[MUD-Dev] PVP and perma-death
J C Lawrence
claw at kanga.nu
Tue Aug 24 23:48:22 CEST 2004
On Tue, 24 Aug 2004 01:51:08 +0200
hrose <hrose at tiscali.it> wrote:
> Ola wrote:
> You seem to design something tailored for a specific behaviour you
> observe in a game. Like players griefing in PvP. As if observing
> "boxed" players. But the truth is that the box didn't exist before the
> game itself. Their attidude is simply their reaction to the design
> itself.
Partially, they're also reacting to the people in the game and the human
emotions and reactions which those people exhibit and respond with.
Those are background semi-constants that game design and implementation
can mask but can't really redefine.
Another large chunk is the functional definition of griefing as "any
activity which costs more revenue than it generates". We're not talking
about in-game activities any more, but about a messy gestalt of IB and
OOB reactions to the game and game-related activities, and their
resultant impacts on game cash flow. Its a messy space, only a portion
of which is within the game-design boundaries.

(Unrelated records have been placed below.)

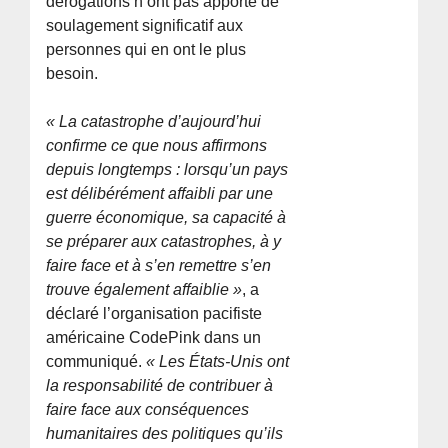
dérogations n’ont pas apporté de
soulagement significatif aux
personnes qui en ont le plus
besoin.
« La catastrophe d’aujourd’hui
confirme ce que nous affirmons
depuis longtemps : lorsqu’un pays
est délibérément affaibli par une
guerre économique, sa capacité à
se préparer aux catastrophes, à y
faire face et à s’en remettre s’en
trouve également affaiblie »
, a
déclaré l’organisation pacifiste
américaine CodePink dans un
communiqué.
« Les États-Unis ont
la responsabilité de contribuer à
faire face aux conséquences
humanitaires des politiques qu’ils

> What I mean is that the design defines the behaviour and it's silly to
> design after a behaviour.
Uhh, so I have a game which allows partial motion control of avatar
bodies. Fairly innocuous in itself until we get (not so) simulated sex
performances, beastiality with dumber NPC implementations, necrophilia
with NPC corpses and replays of the Rape in Cyberspace in more graphic
forms. Heck, now that we've all seen the chorus dancing storm troopers
on SWG, are we really ready for the re-enactments of
pick-your-porn-movie? (Yeah, I know, it is is already happening just
not terribly media-publicly yet)
The problem is that none of those activities particularly extend or
alter the basic functionalities of the game. All the game provided was
moving avatar bodies. What they do is present those features in ways
that cause people to look at them differently. Bubba hip swinging on
the plaza is dancing. Bubba hip swinging in the plaza with Bernie on
all fours in front of him is something else. Bubba arranging pebbles on
the beach is making a pretty picture. Bubba arranging pebbles on the
beach to write out <insert phrase> is somehow different. Perception
rules the day.
> The behaviour is consequent to the design, not causing the design.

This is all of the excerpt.